Today in History – October 24

1632 – Scientist Anthony van Leeuwenhoek was born in Delft, Holland. He created the first microscope lenses that were powerful enough to observe single-celled animals.

1648 – The Holy Roman Empire was effectively destroyed by the Peace of Westphalia that brought an end to the Thirty Years War.

1795 – The country of Poland was divided up between Austria, Prussia, and Russia.

1836 – Alonzo D. Phillips received a patent for the phosphorous friction safety match.

1861 – The first transcontinental telegraph message was sent when Justice Stephen J. Field of California transmitted a telegram to U.S. President Lincoln.

1901 – Daredevil Anna Edson Taylor became the first person to go over Niagara Falls in a wooden barrel. She was 63 years old.

1929 – In the U.S., investors dumped more than 13 million shares on the stock market. The day is known as “Black Tuesday.”

1931 – The upper level of the George Washington Bridge opened for traffic between New York and New Jersey.

1939 – Nylon stockings were sold to the public for the first time in Wilmington, DE.

1940 – In the U.S., the 40-hour workweek went into effect under the Fair Labor Standards Act of 1938.

1945 – The United Nations (UN) was formally established less than a month after the end of World War II. The Charter was ratified by China, France, the Soviet Union, the United Kingdom, the United States and by a majority of other signatories.

1948 – The term “cold war” was used for the first time. It was in a speech by Bernard Baruch before the Senate War Investigating Committee.

1949 – The cornerstone for the U.N. Headquarters was laid in New York City.

1960 – All remaining American-owned property in Cuba was nationalized. The process of nationalizing all U.S. and foreign-owned property in Cuban had begun on August 6, 1960.

1962 – During the Cuban Missile Crisis, U.S. military forces went on the highest alert in the postwar era in preparation for a possible full-scale war with the Soviet Union. The U.S. blockade of Cuba officially began on this day.

1969 – Richard Burton bought his wife Elizabeth Taylor a 69-carat Cartier diamond ring for $1.5 million. Burton presented the ring to Taylor several days later.

1986 – Britain broke off relations with Syria after a Jordanian was convicted in an attempted bombing. The evidence in the trial led to the belief that Syria was involved in the attack on the Israeli jetliner.

1992 – The Toronto Blue Jays became the first non-U.S. team to win the World Series.

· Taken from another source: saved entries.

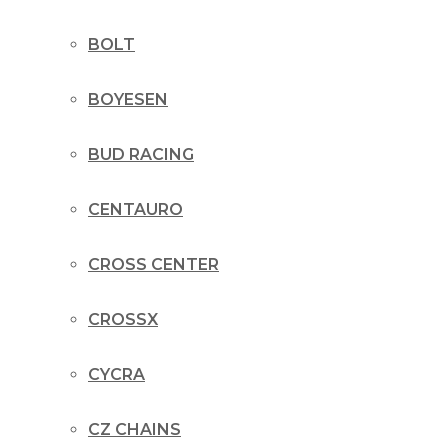
BOLT
BOYESEN
BUD RACING
CENTAURO
CROSS CENTER
CROSSX
CYCRA
CZ CHAINS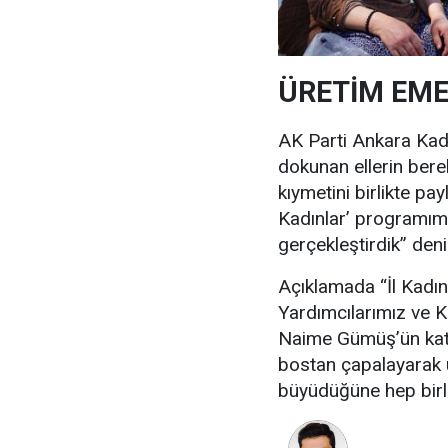
ÜRETİM EM
AK Parti Ankara Kad
dokunan ellerin bere
kıymetini birlikte p
Kadınlar’ programım
gerçekleştirdik” denil
Açıklamada “İl Kadın
Yardımcılarımız ve K
Naime Gümüş’ün katı
bostan çapalayarak ü
büyüdüğüne hep birlik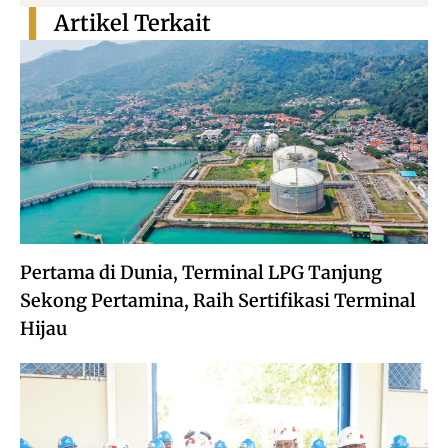
Artikel Terkait
Pertama di Dunia, Terminal LPG Tanjung
Sekong Pertamina, Raih Sertifikasi Terminal
Hijau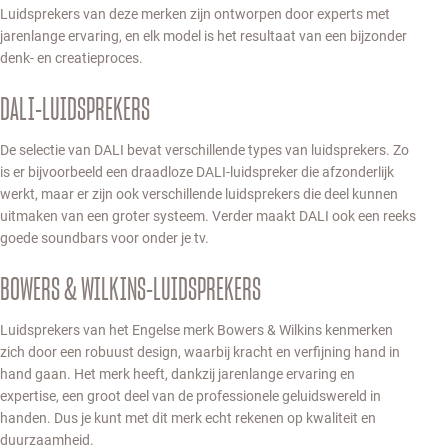
Luidsprekers van deze merken zijn ontworpen door experts met
jarenlange ervaring, en elk model is het resultaat van een bijzonder
denk- en creatieproces.
DALI-LUIDSPREKERS
De selectie van DALI bevat verschillende types van luidsprekers. Zo
is er bijvoorbeeld een draadloze DALI-luidspreker die afzonderlijk
werkt, maar er zijn ook verschillende luidsprekers die deel kunnen
uitmaken van een groter systeem. Verder maakt DALI ook een reeks
goede soundbars voor onder je tv.
BOWERS & WILKINS-LUIDSPREKERS
Luidsprekers van het Engelse merk Bowers & Wilkins kenmerken
zich door een robuust design, waarbij kracht en verfijning hand in
hand gaan. Het merk heeft, dankzij jarenlange ervaring en
expertise, een groot deel van de professionele geluidswereld in
handen. Dus je kunt met dit merk echt rekenen op kwaliteit en
duurzaamheid.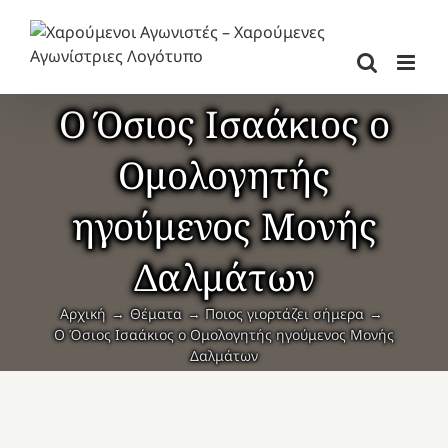
Μετάβαση
στο
περιεχόμενο
Ο Όσιος Ισαάκιος ο
Ομολογητής
ηγούμενος Μονής
Δαλμάτων
Αρχική
Θέματα
Ποιος γιορτάζει σήμερα
Ο Όσιος Ισαάκιος ο Ομολογητής ηγούμενος Μονής
Δαλμάτων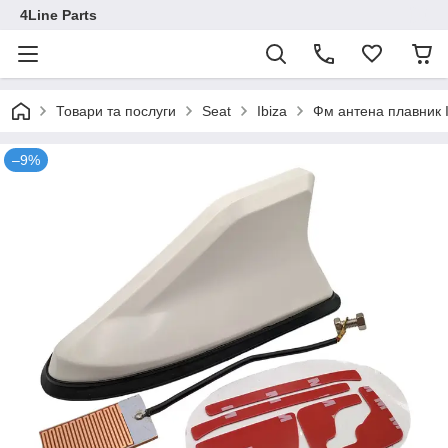
4Line Parts
Товари та послуги
Seat
Ibiza
Фм антена плавник I
–9%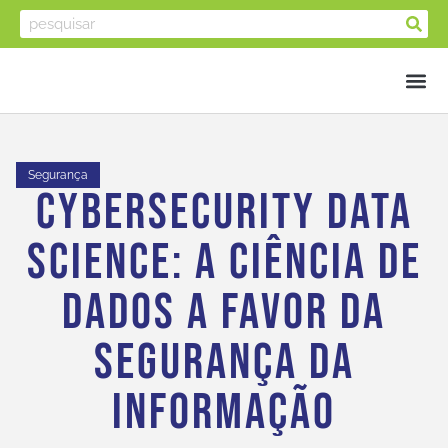
Segurança
Cybersecurity Data
Science: A Ciência De
Dados A Favor Da
Segurança Da
Informação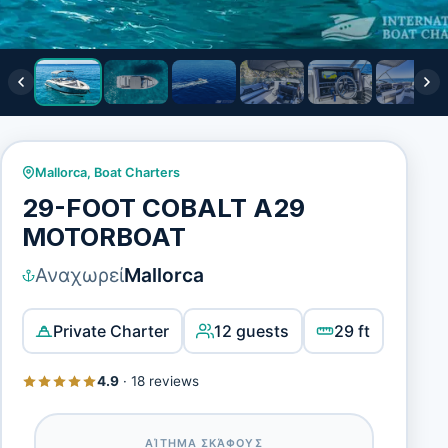
Mallorca
,
Boat Charters
29-FOOT COBALT A29
MOTORBOAT
Αναχωρεί
Mallorca
Private Charter
12 guests
29 ft
4.9
·
18 reviews
ΑΊΤΗΜΑ ΣΚΆΦΟΥΣ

2001 – The U.S. House of Representatives approved legislation that gave police the power to secretly search homes, tap all of a person’s telephone conversation and track people’s use of the Internet.

2001 – The U.S. stamp “United We Stand” was dedicated.

2001 – NASA’s 2001 Mars Odyssey spacecraft successfully entered orbit around Mars.

2002 – Microsoft Corp. and Walt Disney Co. announced the release of an upgraded MSN Internet service with Disney content.
Disney movies, music and books

2003 – In London, the last commercial supersonic Concorde flight landed.